Достаточно просто спросить: ты не плачешь? Этого обычно хватает. У тебя против воли покатятся проклятые нелепые слезы, ты разрыдаешься против желания.
Так и его успокоение оказало прямо взрывчатый эффект на мои расшатанные полусумасшедшие и самостоятельные чувства. Я по-глупому, как противный капризный ребенок, снова заплакала и заныла, не в силах остановиться. Хоть и пыталась, сознавая идиотскую глупость своего поведения. Я сейчас была почти как младенец. Что хочет — не знает, и возможности сказать об этом не имеет, разве только слезами.
Смех и горе, кто бы подумал! Но я не могла контролировать свое поведение, как не издевательски это звучало. Это была не я, а какой-то ребенок… И всю глупость и бестактностью своего поведения я не понимала. Я даже не сознавала этого.
Я снова тщетно беззащитно прижималась к нему, потеряв всякий контроль, инстинктивно ища у него помощи и защиты. Я не могла себя заставить. Руки сами тянулись к нему и гладили его волосы автоматически, будто всегда так делали, забыв, что так нельзя вести себя с незнакомыми людьми. Они вели себя автоматически, выскальзывая из-под контроля. Я забыла даже, что я встретила этого человека впервые всего два часа назад. Я пыталась это все прекратить, честно. Отчаянно сжимая руки в кулаки, сжимая в линию вздрагивающие открывающиеся губы, кусая их, пытаясь прекратить рев, но не тут то было…

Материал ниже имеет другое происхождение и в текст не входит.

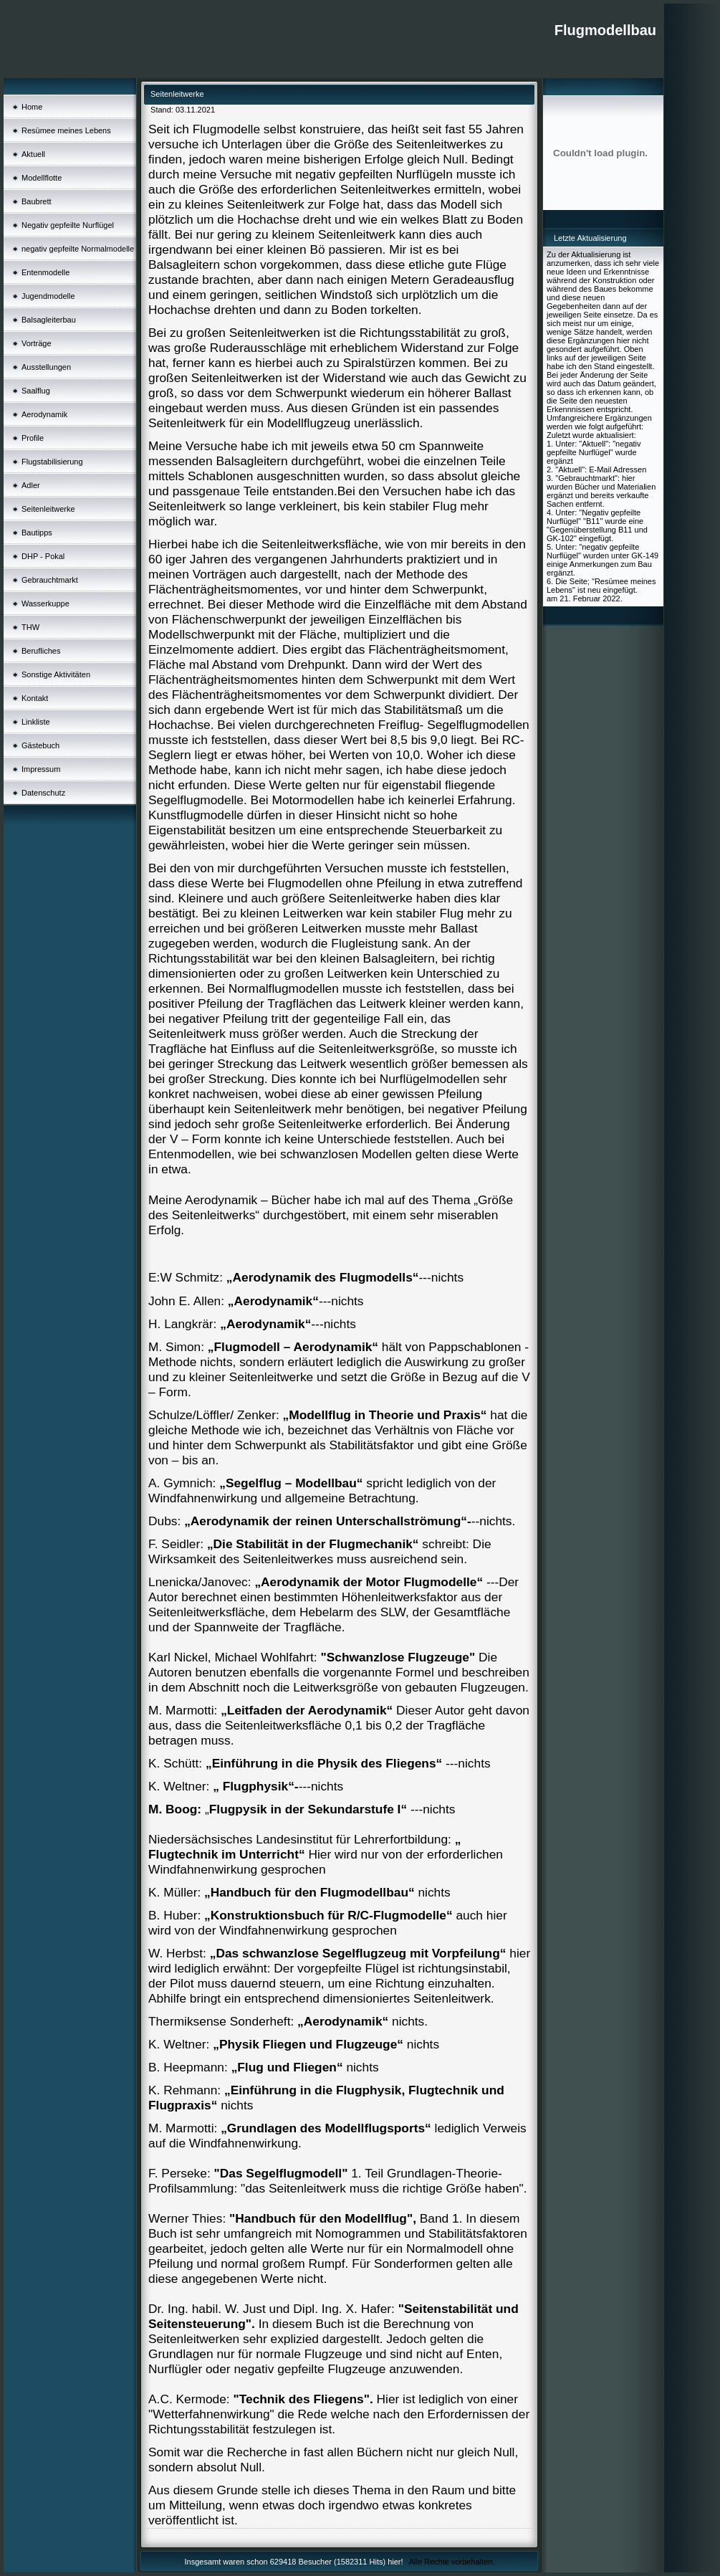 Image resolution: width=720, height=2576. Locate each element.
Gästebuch (40, 745)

Сколько раз я потом, улыбаясь, вспоминала эту сцену. В тот раз я единственный раз за всю свою прошедшую жизнь плакала по настоящему. Искренне. Сама не зная почему… Еле сдерживая рвущиеся рыдания. Нервы… Они совсем расшатались, и вела себя я совсем некрасиво, противно и выглядела заревано… Противный малый ребенок. Изо всей силы вцепившись в него руками, обильно смачивая слезами.

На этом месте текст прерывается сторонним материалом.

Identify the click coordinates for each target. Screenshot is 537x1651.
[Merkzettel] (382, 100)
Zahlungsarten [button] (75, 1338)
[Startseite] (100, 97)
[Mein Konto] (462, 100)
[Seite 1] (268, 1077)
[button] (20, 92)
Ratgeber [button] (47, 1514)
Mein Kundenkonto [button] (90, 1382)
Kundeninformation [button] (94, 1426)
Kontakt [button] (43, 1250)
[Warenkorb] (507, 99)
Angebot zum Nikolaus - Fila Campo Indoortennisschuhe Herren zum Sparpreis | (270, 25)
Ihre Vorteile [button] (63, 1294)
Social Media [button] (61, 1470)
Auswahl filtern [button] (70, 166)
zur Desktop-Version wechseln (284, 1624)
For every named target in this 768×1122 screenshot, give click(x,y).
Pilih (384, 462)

Наверное, он имел дело с детьми… Ибо постепенно, я даже сама не заметила как, меня успокоили и даже развеселили. Я была полностью счастлива. На десятом небе блаженства… Я заливисто смеялась у него на руках, когда он слегка щекотал меня или пытался развеселить детской невинной шуткой… Этот человек явно имел дело с малышами и знал, как ладить с испуганным ребенком… Пусть этот ребенок — уже почти девушка.
Я широко вздохнула, прижавшись к нему, вытирая о его грудь последние все еще чуть катящиеся сами по себе слезы. И недоверчивая улыбка и слезы… Не знаю почему, но мне захотелось петь…
Я и сама не поняла, что уже пою… Со мной это иногда случалось в минуту большой радости… Мысль и ее исполнение у меня почему-то не отделяются перерывом… Почему-то вспомнилось, как кто-то из близких говорил мне, что мы, женщины, поем, когда любим… Я снова с ним, и меня не разлучат годы! И что я часто начинаю незаметно для себя петь, когда сердечко мое вдруг набухает прорвавшейся любовью, задыхаясь от любви, верности и преданности. Как птица весной. И звенит тонким хрусталем моего голоса.
Почему-то я немного испугалась таких дурацких мыслей, но меня всю полностью захватила песня, рассеяв все. И я уже забыв про все пела, привычно переливаясь душой вместе с песней… Став песней… И все ушло прочь… Все осталось где-то далеко…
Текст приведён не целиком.